Demian demonstrated the GGPL tool for me. I was really impressed at how fast the system was, as well as how much information it provided in a user-friendly format. In my June 2024 GPS World Survey Scene newsletter, I highlighted an issue I found with an antenna change at a CORS in Texas. I ask Demian to pull up the information for the same site. The GGPL highlighted the same antenna change and shift in coordinates that I found. This feature is important to developing an intraframe deformation model (IFDM). How NGS will use this in the development of the IFDM2022 for the new, modernized NSRS will be determined later by NGS.
An important aspect of an IFDM is to identify and model changes in coordinates due to crustal deformation. As mentioned by Freymueller, modeling earthquake and other deformation events is extremely important to maintaining an accurate spatial reference frame. OSU GGPL tool assists in identifying potential deformation due to earthquakes.
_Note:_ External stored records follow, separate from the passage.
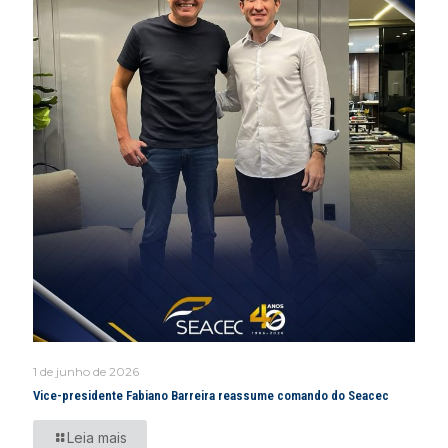
1 de junho de 2026
Vice-presidente Fabiano Barreira reassume comando do Seacec
Leia mais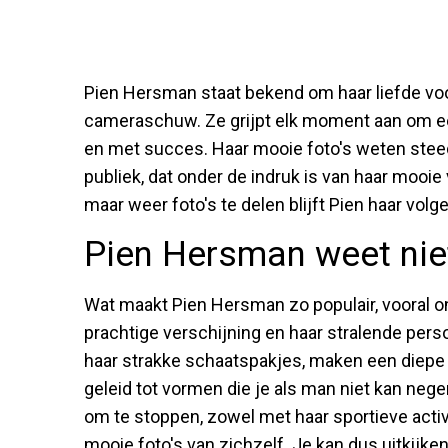
Pien Hersman staat bekend om haar liefde voor
cameraschuw. Ze grijpt elk moment aan om een
en met succes. Haar mooie foto's weten steeds
publiek, dat onder de indruk is van haar mooi
maar weer foto's te delen blijft Pien haar volg
Pien Hersman weet nie
Wat maakt Pien Hersman zo populair, vooral 
prachtige verschijning en haar stralende perso
haar strakke schaatspakjes, maken een diepe i
geleid tot vormen die je als man niet kan neger
om te stoppen, zowel met haar sportieve activ
mooie foto's van zichzelf. Je kan dus uitkijk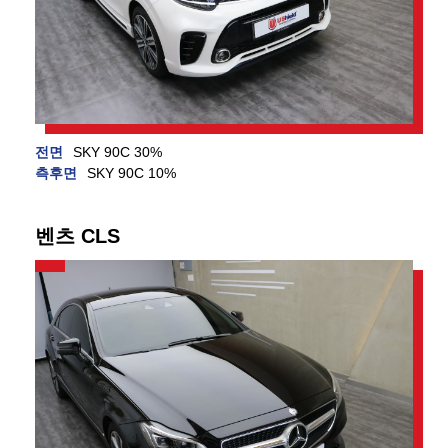
전면
SKY 90C 30%
측후면
SKY 90C 10%
벤츠 CLS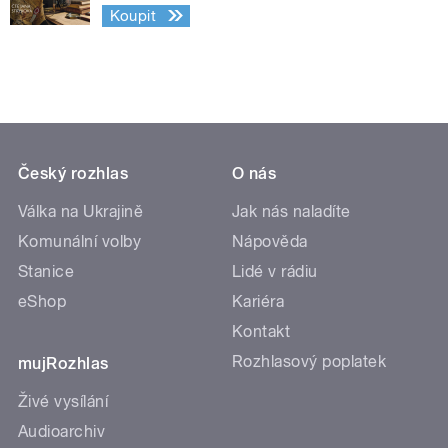
Koupit
Český rozhlas
O nás
Válka na Ukrajině
Jak nás naladíte
Komunální volby
Nápověda
Stanice
Lidé v rádiu
eShop
Kariéra
Kontakt
Rozhlasový poplatek
mujRozhlas
Živé vysílání
Audioarchiv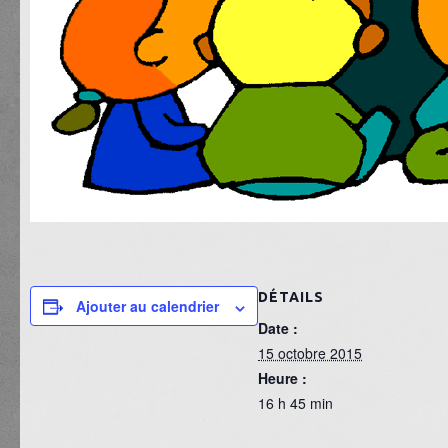
DÉTAILS
Ajouter au calendrier
Date :
15 octobre 2015
Heure :
16 h 45 min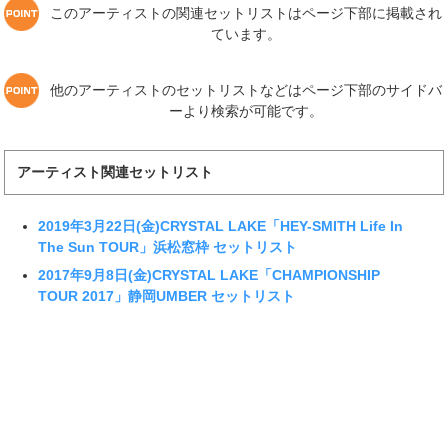
このアーティストの関連セットリストはページ下部に掲載され
ています。
他のアーティストのセットリストなどはページ下部のサイドバ
ーより検索が可能です。
アーティスト関連セットリスト
2019年3月22日(金)CRYSTAL LAKE「HEY-SMITH Life In
The Sun TOUR」浜松窓枠 セットリスト
2017年9月8日(金)CRYSTAL LAKE「CHAMPIONSHIP
TOUR 2017」静岡UMBER セットリスト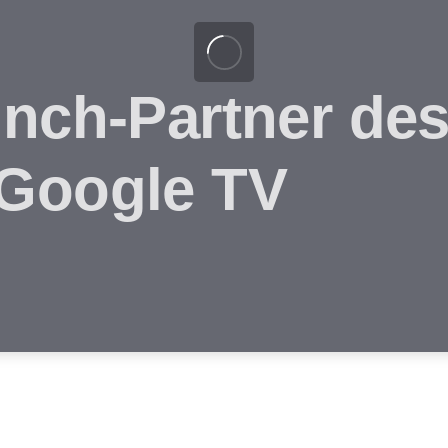
unch-Partner de
 Google TV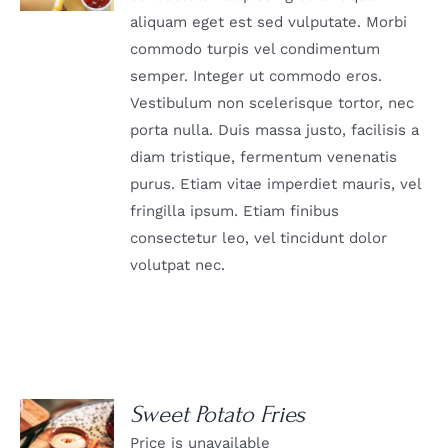
aliquam eget est sed vulputate. Morbi
commodo turpis vel condimentum
semper. Integer ut commodo eros.
Vestibulum non scelerisque tortor, nec
porta nulla. Duis massa justo, facilisis a
diam tristique, fermentum venenatis
purus. Etiam vitae imperdiet mauris, vel
fringilla ipsum. Etiam finibus
consectetur leo, vel tincidunt dolor
volutpat nec.
Sweet Potato Fries
Price is unavailable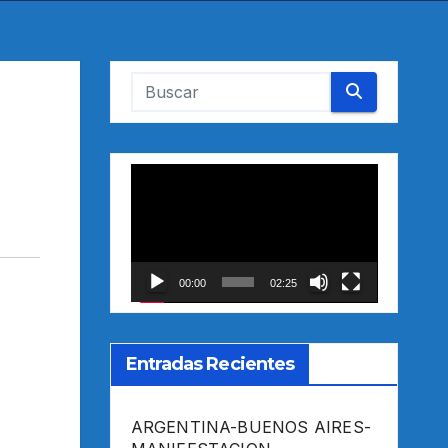
Reproductor
de
vídeo
00:00
02:25
Entradas Recientes
ARGENTINA-BUENOS AIRES-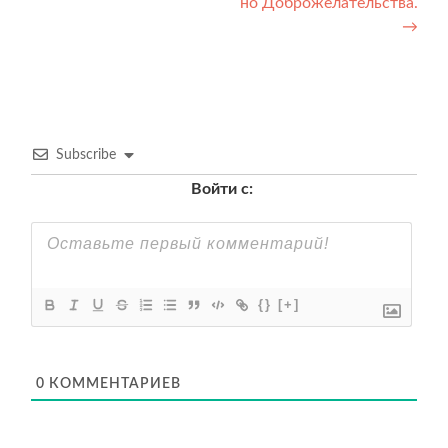
записям
но Доброжелательства.
→
Subscribe
Войти с:
{}
[+]
0
КОММЕНТАРИЕВ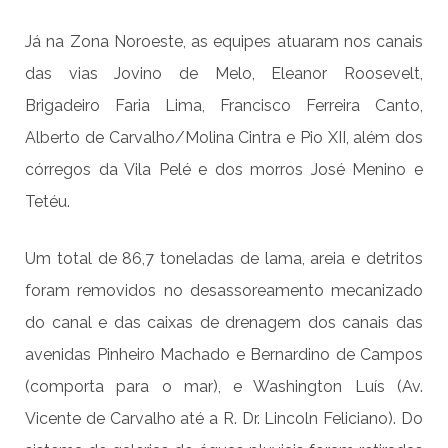
Já na Zona Noroeste, as equipes atuaram nos canais
das vias Jovino de Melo, Eleanor Roosevelt,
Brigadeiro Faria Lima, Francisco Ferreira Canto,
Alberto de Carvalho/Molina Cintra e Pio XII, além dos
córregos da Vila Pelé e dos morros José Menino e
Tetéu.
Um total de 86,7 toneladas de lama, areia e detritos
foram removidos no desassoreamento mecanizado
do canal e das caixas de drenagem dos canais das
avenidas Pinheiro Machado e Bernardino de Campos
(comporta para o mar), e Washington Luís (Av.
Vicente de Carvalho até a R. Dr. Lincoln Feliciano). Do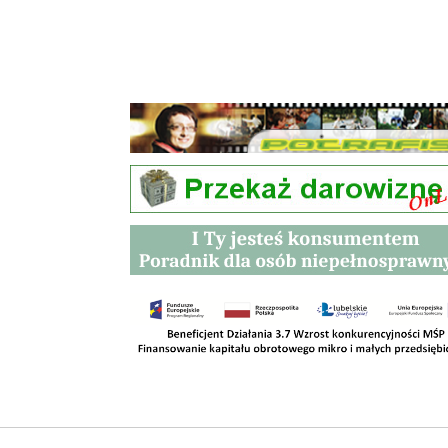
Przetargi
Kontakt
SKLEPY
RODO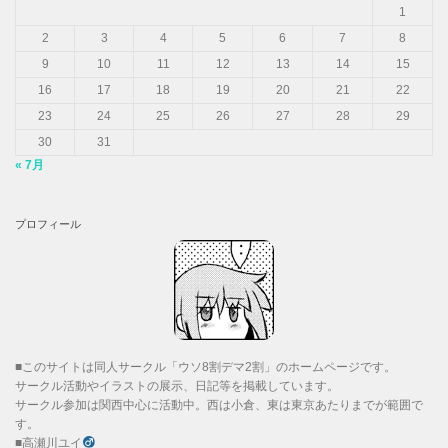
1
2
3
4
5
6
7
8
9
10
11
12
13
14
15
16
17
18
19
20
21
22
23
24
25
26
27
28
29
30
31
« 7月
プロフィール
■このサイトは同人サークル「ウソ8割デマ2割」のホームページです。
サークル活動やイラストの展示、日記等を掲載しています。
サークル参加は関西中心に活動中。西は小倉、東は東京あたりまでが範囲で
す。
■高瀬川ユイ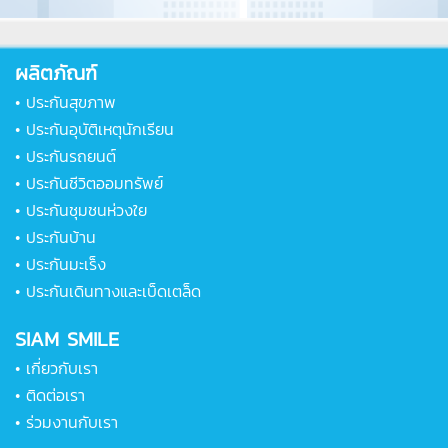
ผลิตภัณฑ์
•
ประกันสุขภาพ
•
ประกันอุบัติเหตุนักเรียน
•
ประกันรถยนต์
•
ประกันชีวิตออมทรัพย์
•
ประกันชุมชนห่วงใย
•
ประกันบ้าน
•
ประกันมะเร็ง
•
ประกันเดินทางและเบ็ดเตล็ด
SIAM SMILE
•
เกี่ยวกับเรา
•
ติดต่อเรา
•
ร่วมงานกับเรา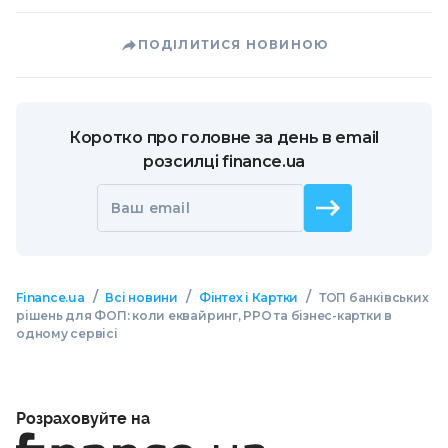
ПОДІЛИТИСЯ НОВИНОЮ
Коротко про головне за день в email
розсилці finance.ua
Ваш email
/
/
/
Finance.ua
Всі новини
Фінтех і Картки
ТОП банківських
рішень для ФОП: коли еквайринг, РРО та бізнес-картки в
одному сервісі
Розраховуйте на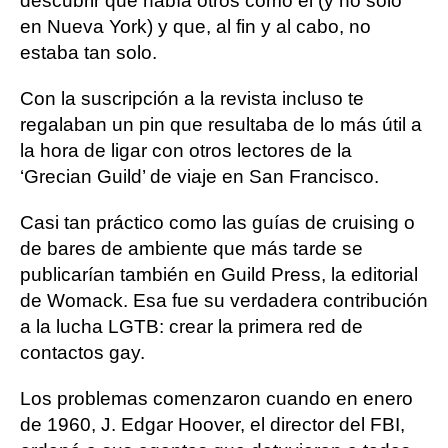
descubrir que había otros como él (y no solo
en Nueva York) y que, al fin y al cabo, no
estaba tan solo.
Con la suscripción a la revista incluso te
regalaban un pin que resultaba de lo más útil a
la hora de ligar con otros lectores de la
‘Grecian Guild’ de viaje en San Francisco.
Casi tan práctico como las guías de cruising o
de bares de ambiente que más tarde se
publicarían también en Guild Press, la editorial
de Womack. Esa fue su verdadera contribución
a la lucha LGTB: crear la primera red de
contactos gay.
Los problemas comenzaron cuando en enero
de 1960, J. Edgar Hoover, el director del FBI,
OSU Interactive GGPL – Detection of Earthquakes. (Photo: HSRP Website)
OSU’s process includes developing trajectory prediction models (TPM). Trajectory prediction models need to be continuous in space and time to predict the behavior of passive benchmarks. Accurate trajectory prediction models will ensure access to a geodetic reference frame after big earthquakes utilizing accurate post-seismic coordinates. OSU’s process includes developing techniques for observing GNSS networks in sparse areas to improve the model’s predictability. My May 2024 GPS World Survey Scene newsletter highlighted Demián’s extensive experience modeling time-dependent coordinates and several papers published in the Journal of Geodesy addressing this topic. The papers have demonstrated the model’s effectiveness in earthquakes in Argentina and have developed tools that provide coordinates in updated reference frames based on the models. This is important to users of the new, modernized NSRS because the accuracy of the IFDM2022 model is vital to providing accurate Reference Epoch Coordinates (RECs) in the new, modernized NSRS. See my August 2022 GPS World Survey Scene Newsletter for information on RECs and my May 2024 GPS Newsletter for more details on Demián’s work.
Model of Co-seismic Component. (Photo: HSRP Website)
This newsletter highlighted the progress that OSU and Michigan State University have made in developing tools that will be useful for developing and implementing the new, modernized NSRS in 2025.
As I previously mentioned, I would encourage everyone to download the presentations and recordings for more details. The recording of the session on NGS Geospatial Grants can be found on the Sept. 26, 2024, recording. (The session on NGS Geospatial Grants starts at 1:02:45 on the recording.)
Similarly to my previous newsletter, I want to remind everyone that in less than a year, NGS will finalize the new terrestrial reference frames and geopotential datum. Time really is running out and users need to obtain a working knowledge of the new, modernized National Spatial Reference System.